This week I have been super busy getting the wheels moving on something that has been spinning in my head for a long time.
For years I have watched little Veggie patches at our kids school that are currently the domain of the 5yo Prep students.
Every time I pass them a little cog in my brain spins.
What if we expanded these patches and began using the produce to cook with? What if........
You see for me this little spot in our school is the basis for something that, to me, is key to a much larger thing.
For children to see where food comes from and the importance of it in our day to day life is an understated yet necessary skill in life.
It helps piece together so many things.
Food is what sustains us all - on a very basic level it is the fundamental key to life.
Yet involved in that are so many other things.
The understanding of how food comes to be on our plates is an understanding of much broader and bigger themes. Ones that I believe give children a better understanding & appreciation of what is important in our greater world.
Themes that naturally occur when we discuss food and growing produce with children are: the environment and it's health, a basic understanding of where food comes from, Maths via measurement & quantity, English via reading and writing, Science via the actual cooking processes, the economy and how this affects food production, the different flavours of different cultures, how food choices are different via differing beliefs, they will learn about the many different factors that affect whether something is available or not, the arguments for ethical choices in our food consumption, we teach them about our greater responsibility to our world and the people in it, we teach about community, we teach about nurturing & love.
I for one feel strongly about the health of our planet. I also feel very strongly about the health of our children via the foods they eat.
Starting a Kitchen Garden programme at my children's Primary school is my way of gifting these kids the knowledge to make sound choices when they eat and will hopefully encourage them to try foods they may not otherwise.
If just one of these kids goes home with a new skill - either in the garden, or in the kitchen, or in the choices they make about food I will feel happy.

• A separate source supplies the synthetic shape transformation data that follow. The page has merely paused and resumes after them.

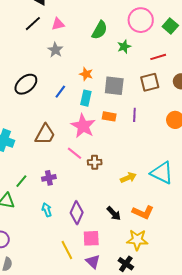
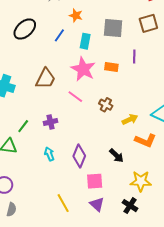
orange star: (86, 74) -> (76, 15), moved
orange rectangle: (109, 116) -> (111, 67), moved
brown cross: (95, 162) -> (106, 105), moved, turned 32
orange L-shape: (143, 212) -> (145, 140), moved
yellow line: (67, 250) -> (63, 203), moved

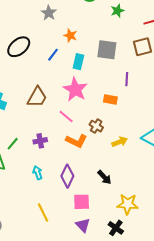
orange rectangle: (111, 67) -> (110, 99), moved
orange L-shape: (145, 140) -> (76, 141), moved
yellow line: (63, 203) -> (43, 213), moved

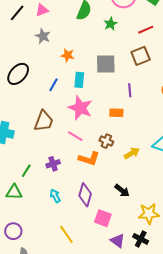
blue line: (53, 55) -> (53, 85), moved
pink square: (82, 202) -> (103, 218), turned 30
purple triangle: (83, 225) -> (118, 241), moved

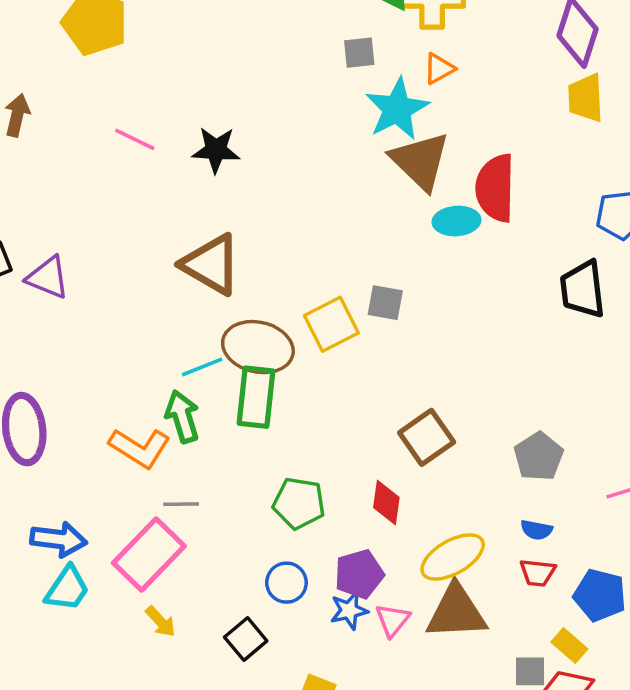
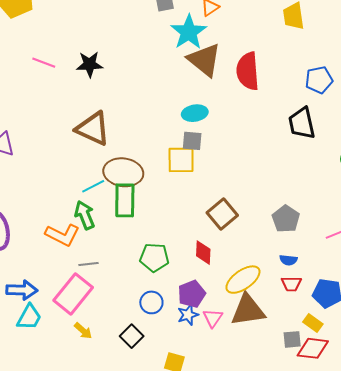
cyan ellipse: (456, 221) -> (195, 113), moved
yellow square: (331, 324) -> (181, 160), moved, turned 32

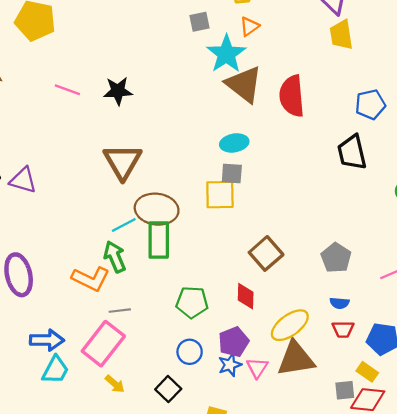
brown triangle: (93, 129) -> (123, 162), turned 36

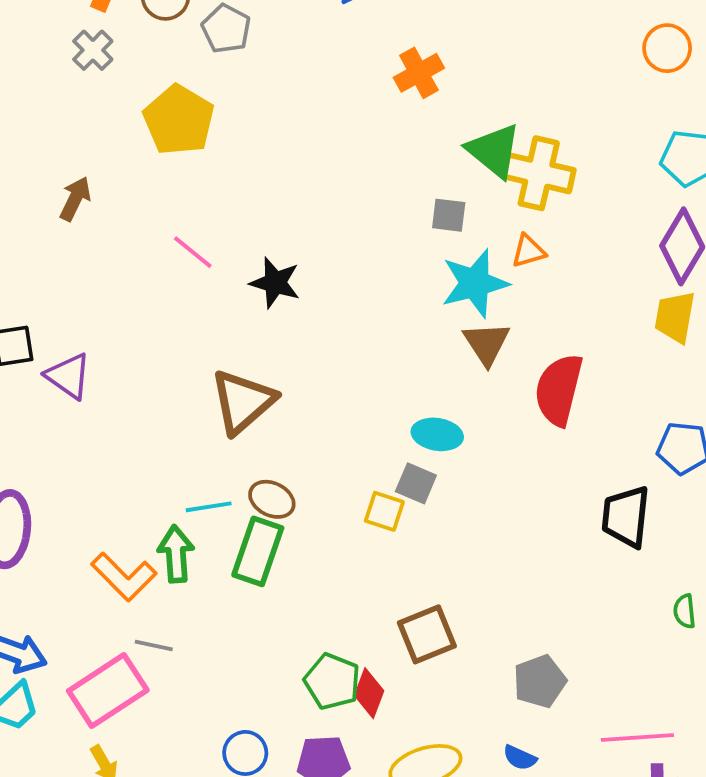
brown triangle: (244, 84) -> (487, 343), size x0.7
yellow square: (220, 195) -> (384, 511), size x0.7
brown ellipse: (157, 209) -> (272, 499), size x0.6
green pentagon: (192, 302) -> (332, 681), moved

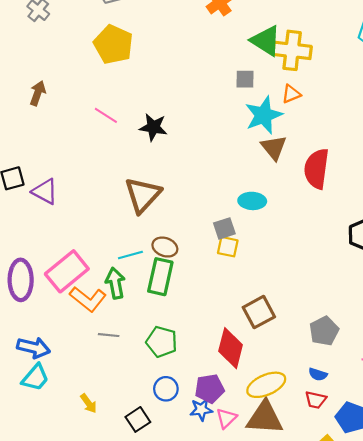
yellow pentagon: (179, 120) -> (113, 44), moved
gray square: (416, 483) -> (224, 228), moved, turned -35
green pentagon: (332, 681) -> (162, 342), moved
pink rectangle: (108, 690) -> (67, 271), moved
red diamond: (369, 693) -> (231, 348), size x1.5

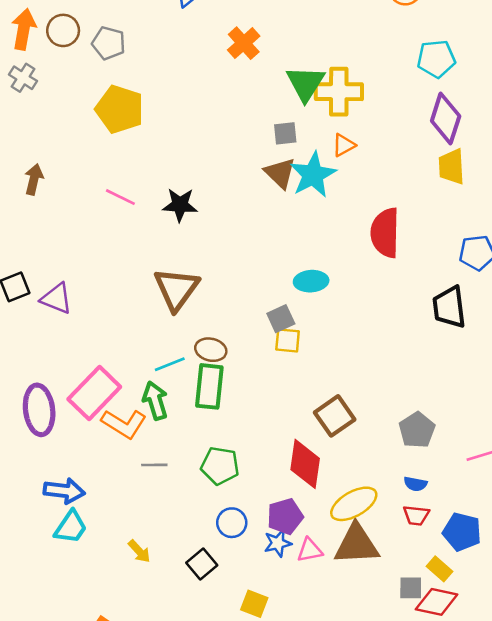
green triangle: (266, 41) -> (305, 83), turned 36
brown triangle: (274, 148) -> (280, 173), moved
pink triangle: (226, 418) -> (310, 550), turned 40

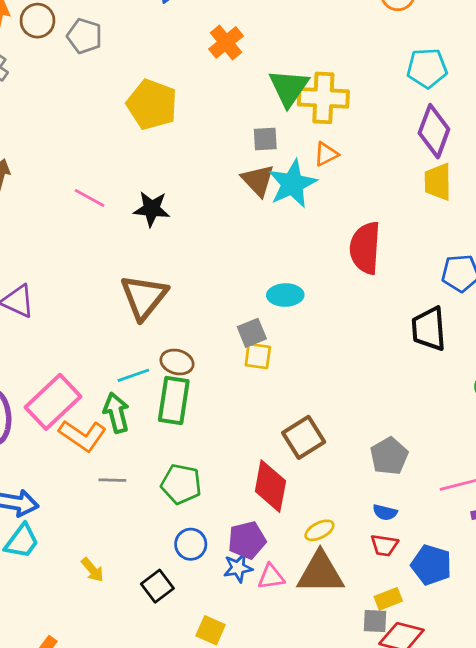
yellow pentagon: (120, 109) -> (152, 105), moved
yellow ellipse: (354, 504) -> (319, 530), size x0.6
yellow rectangle: (440, 569) -> (388, 599), moved, turned -65

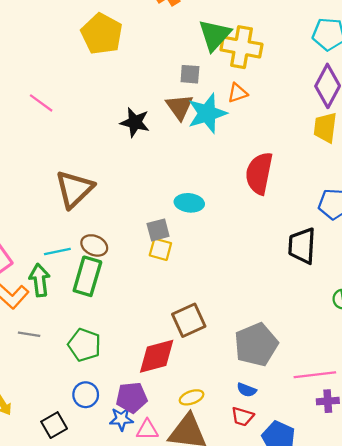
black star: (152, 209) -> (135, 122), moved
gray pentagon: (389, 456) -> (256, 345), size x1.4
red diamond: (270, 486) -> (157, 356), turned 57

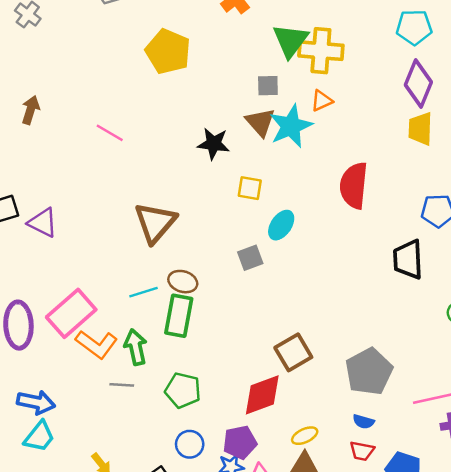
cyan ellipse: (189, 203) -> (281, 225), turned -56
yellow square: (160, 249) -> (250, 188), moved
green arrow: (40, 280) -> (136, 347), moved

Today I am off to meet with the Student Representative Council to talk about our first food event to be held on World Food Revolution day.
On this day the kids will be cooking soup to be sold to the school community to fundraise to get this programme up and running.
Once we get our patches going I will be cooking with groups and they will sell the food they cook at the canteen. All funds made will roll back into the scheme.
The motto for the programme:
BY the kids... FOR the kids.
Ham, Cheese and Basil Quiches.
Today I baked these super easy quiches to take along with me to the meeting to use as an example of the kind of foods we will be cooking.
Simple, quick, nutritious food using ingredients that we can grow in the school Veggie patch.
Basil is coming to an end as we hit Autumn and so I am using it as much as I can while it is still in the garden.
WHAT YOU WILL NEED (makes about 20 mini quiches or 6 large muffin size ones)
- 4 eggs
- 100ml cream
- 10 leaves basil, chopped
- 3 slices ham, chopped into small squares
- 100g grated cheese
- 1-2 sheets puff pastry.
- aleppo pepper for sprinkling on top (a mild chilli that gives a lovely sweet bite- not necessary but YUM!)
In a large bowl mix eggs with all other ingredients (except the Aleppo pepper) and whisk till combined.
Cut the puff pastry into 4 large squares and then cute each square again into four.
Spray a mini muffin tin with oil and place the puff squares into them.
Spoon carefully about a tablespoon of mix into each one.
Sprinkle with aleppo pepper and pop into oven for about 25 mins or until brown.
Preferably get your kids to cook these! They really really CAN if you let them.